● MATERIAL SUPPLIED

※

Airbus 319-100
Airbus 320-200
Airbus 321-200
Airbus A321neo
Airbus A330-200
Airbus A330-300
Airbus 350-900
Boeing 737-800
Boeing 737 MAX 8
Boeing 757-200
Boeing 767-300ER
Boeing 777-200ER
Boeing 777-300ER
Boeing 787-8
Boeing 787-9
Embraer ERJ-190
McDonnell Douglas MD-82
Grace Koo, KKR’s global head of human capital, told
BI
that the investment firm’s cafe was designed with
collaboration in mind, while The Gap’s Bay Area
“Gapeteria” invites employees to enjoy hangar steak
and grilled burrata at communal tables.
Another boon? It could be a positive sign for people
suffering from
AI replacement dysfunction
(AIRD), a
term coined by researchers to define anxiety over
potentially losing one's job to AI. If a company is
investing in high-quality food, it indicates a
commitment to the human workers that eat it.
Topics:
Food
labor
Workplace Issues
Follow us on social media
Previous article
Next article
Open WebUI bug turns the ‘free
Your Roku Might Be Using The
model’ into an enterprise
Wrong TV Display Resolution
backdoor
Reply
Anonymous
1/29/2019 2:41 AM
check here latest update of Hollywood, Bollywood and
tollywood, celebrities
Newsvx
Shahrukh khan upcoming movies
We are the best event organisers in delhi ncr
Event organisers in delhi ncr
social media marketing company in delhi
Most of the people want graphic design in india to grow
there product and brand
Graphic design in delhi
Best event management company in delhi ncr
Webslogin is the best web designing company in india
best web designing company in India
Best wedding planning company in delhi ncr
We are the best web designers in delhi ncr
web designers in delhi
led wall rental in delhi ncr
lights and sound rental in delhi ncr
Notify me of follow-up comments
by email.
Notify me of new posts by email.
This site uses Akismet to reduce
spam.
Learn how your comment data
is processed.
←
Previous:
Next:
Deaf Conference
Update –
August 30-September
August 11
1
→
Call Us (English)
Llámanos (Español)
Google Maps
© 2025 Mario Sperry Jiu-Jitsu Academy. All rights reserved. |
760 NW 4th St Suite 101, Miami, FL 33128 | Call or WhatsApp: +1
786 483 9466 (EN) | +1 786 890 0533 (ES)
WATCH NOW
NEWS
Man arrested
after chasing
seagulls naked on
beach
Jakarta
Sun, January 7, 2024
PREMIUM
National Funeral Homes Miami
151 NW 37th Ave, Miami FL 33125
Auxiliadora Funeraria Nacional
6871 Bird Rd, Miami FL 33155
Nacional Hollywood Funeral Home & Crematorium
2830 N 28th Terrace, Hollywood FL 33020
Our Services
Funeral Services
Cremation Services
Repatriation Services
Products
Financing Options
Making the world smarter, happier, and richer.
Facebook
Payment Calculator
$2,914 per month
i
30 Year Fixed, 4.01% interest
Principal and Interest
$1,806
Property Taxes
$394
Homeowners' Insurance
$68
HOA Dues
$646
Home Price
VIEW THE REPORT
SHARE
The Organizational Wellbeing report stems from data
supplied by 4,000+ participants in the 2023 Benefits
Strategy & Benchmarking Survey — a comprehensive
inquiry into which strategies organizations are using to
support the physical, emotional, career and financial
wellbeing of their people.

※

● BRIEF
Scan the entries above, and wherever a line holds the string "human", copy it.

● RESULT
Grace Koo, KKR’s global head of human capital, told
commitment to the human workers that eat it.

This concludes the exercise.